# Download path of a source tarball



## darksky (May 7, 2016)

Hello.  I am interested in downloading a source tarball of some ssl-admin which can be build from ports but am unsure how to find one.

https://www.freshports.org/security/ssl-admin

There I found a link to the upstream source under the "WWW" section but I find myself unsure how to locate a source tarball.  My goal is to build this on Linux, not FreeBSD.  Thank you.


----------



## tobik@ (May 7, 2016)

Hello, this requires that you're running FreeBSD and have the ports tree installed. Running `make -C /usr/ports/security/ssl-admin fetch-url-list` will give you a list of URLs the port will try to download the tarball from.

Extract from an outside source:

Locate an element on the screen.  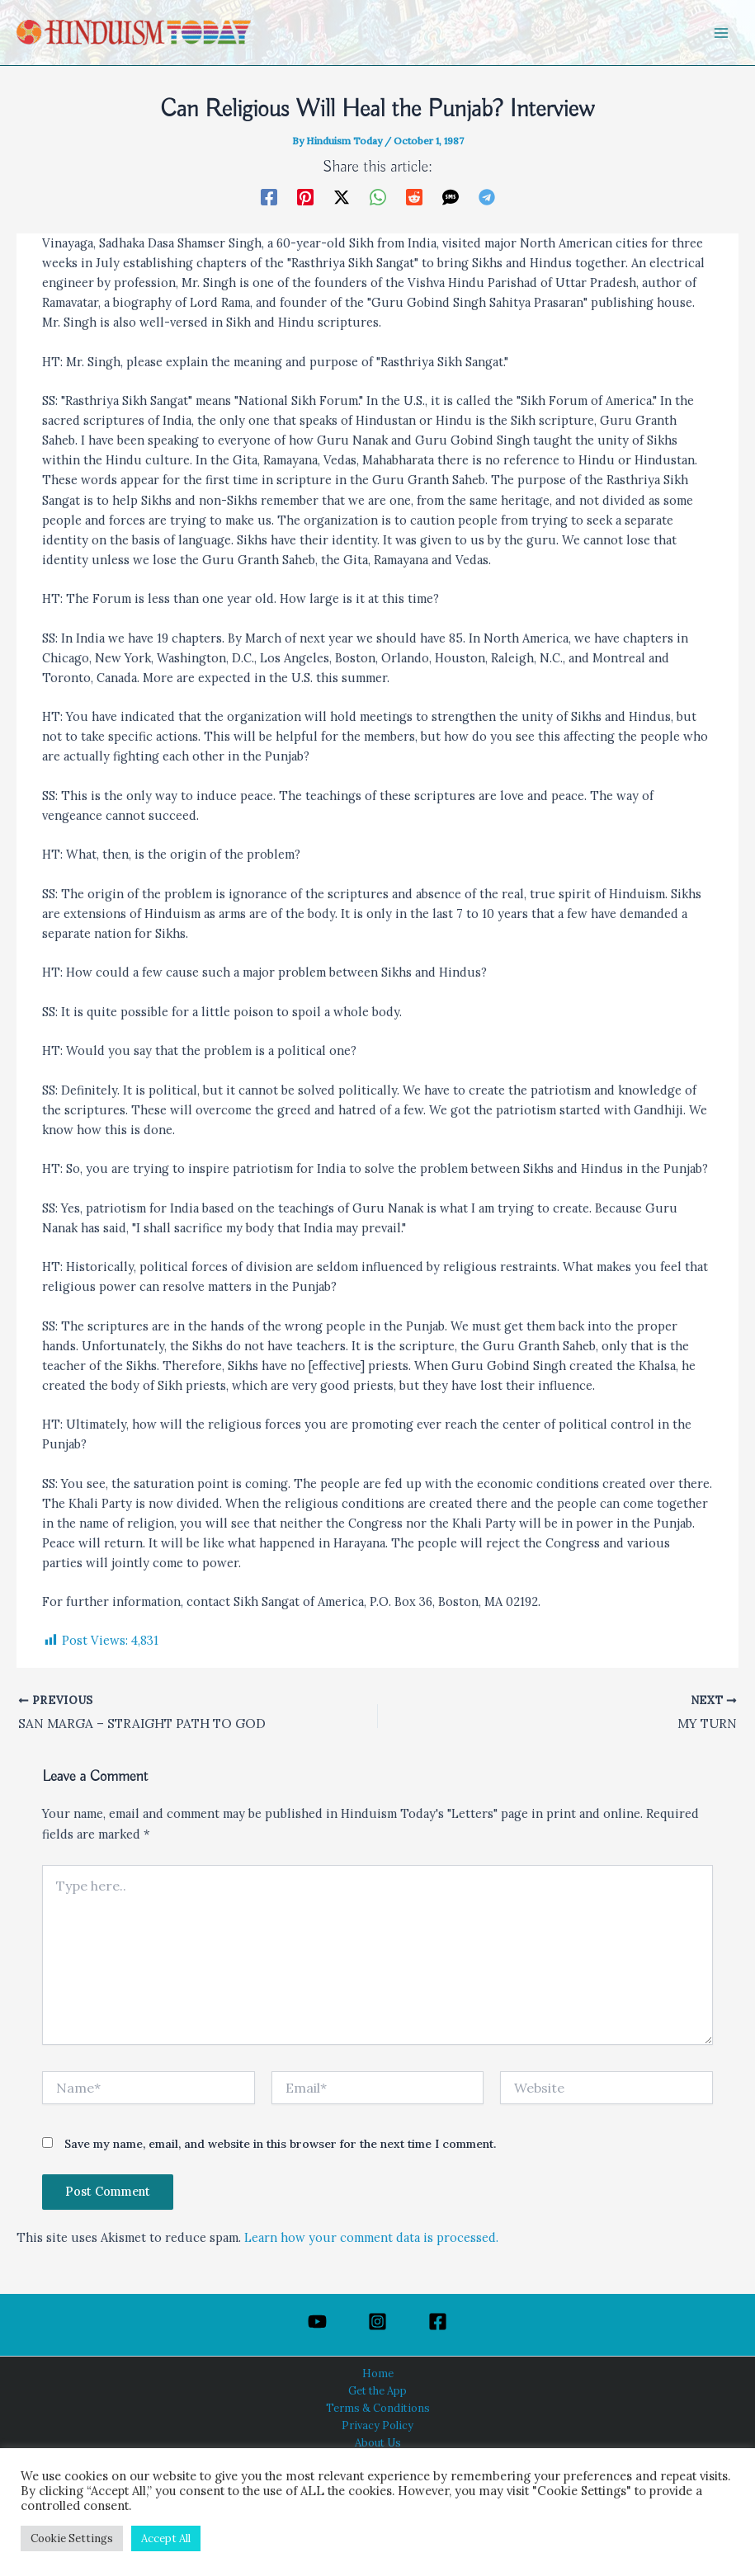
Home is located at coordinates (378, 2373).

For security/ssl-admin these are:
ftp://ftp.secure-computing.net/pub/FreeBSD/ports/ssl-admin/ssl-admin-1.2.1.tar.xz
ftp://ftp2.secure-computing.net/pub/FreeBSD/ports/ssl-admin/ssl-admin-1.2.1.tar.xz 
http://distcache.FreeBSD.org/ports-distfiles/ssl-admin-1.2.1.tar.xz


----------



## zirias@ (May 7, 2016)

Assuming you're not running FreeBSD, so you can't just do `make fetch` to download them: normally, the project's web page should present you downloads, but this depends on the upstream project of course. As you already linked to freshports, you will see the download locations there under "Master Sites". These are only the base paths, you might get an index navigating there, if not, you should have a look at the port's Makefile to see what variables like PORTVERSION, DISTNAME etc are set to and determine the filename yourself, see the Porter's Handbook on distfiles.


----------



## darksky (May 7, 2016)

tobik - Thank you ... I found both ftp links but neither worked for me whereas the distcache http link you provided did.


----------